We don't have sugar for maybe<T> and list<T> so why would we have this for unions? The reason is union is special for the type system. It's handled differently at the level of compatibility checking and resolving.

However it's not struct where we technically have to have some "literal" syntax. It's possible in theory to have just union<T1, T2, ... Tn> like e.g. in Python but would require type-system known about union name and handle this reference expressions very differently. In fact this will only make design more complicated because we pretend like it's regular type instantiation consisting of reference and arguments but in fact it's not.

Lastly it's just common to have | syntax for unions.

Why type system supports arrays?

Because type-system is public package that can be used by others to implement languages (or something else constraint-based).

Since there's no arrays at the syntax and internal representation levels then there's no performance overhead. Also having arrays in type system is not the most complicated thing so removing them won't save us much.
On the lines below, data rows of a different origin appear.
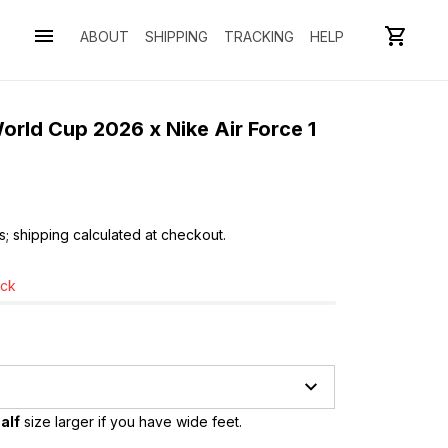
ABOUT
SHIPPING
TRACKING
HELP
rld Cup 2026 x Nike Air Force 1 
s; shipping calculated at checkout.
ock
alf
 size larger if you have wide feet.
Why isn't Nevalang self-hosted?

  • Runtime will never be written in Nevalang itself because of the overhead of FBP runtime on to of Go's runtime. Go provides exactly that level of control we needed to implement FBP runtime for Nevalang.
  • Compiler will be someday rewritten in Nevalang itself but we need several years of active usage of the language before that

There's 2 reasons why we don't rewrite compiler in Nevalang right now:

  1. Language is incredibly unstable. Stdlib and even the core is massively changing these days. Compiler will be even more unstable and hard to maintain if we do that, until Nevalang is more or less stable.
  2. Languages that are mostly used for writing compilers are eventually better suited for that purpose. While it's good to be able to write compiler in Nevalang without much effort, it's not the goal to create a language for compilers. Writing compilers is a good thing but it's not very popular task for programmers. Actually it's incredibly rare to write compilers at work. We want Nevalang to be good language for many programmers.